■ Activity
Your output should be an exact copy of the records, with no pictures in it.

■ Records to use
* * * * *

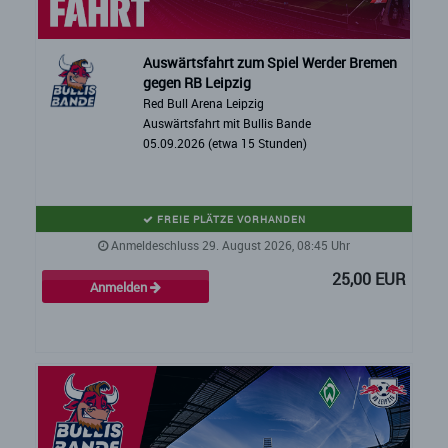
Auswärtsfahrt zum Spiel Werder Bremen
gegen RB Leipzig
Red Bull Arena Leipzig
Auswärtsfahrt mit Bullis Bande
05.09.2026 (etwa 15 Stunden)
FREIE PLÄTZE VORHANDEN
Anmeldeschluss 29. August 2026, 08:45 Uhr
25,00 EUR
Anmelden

* * * * *

■ Output below
Auswärtsfahrt zum Spiel Werder Bremen
gegen RB Leipzig
Red Bull Arena Leipzig
Auswärtsfahrt mit Bullis Bande
05.09.2026 (etwa 15 Stunden)
FREIE PLÄTZE VORHANDEN
Anmeldeschluss 29. August 2026, 08:45 Uhr
25,00 EUR
Anmelden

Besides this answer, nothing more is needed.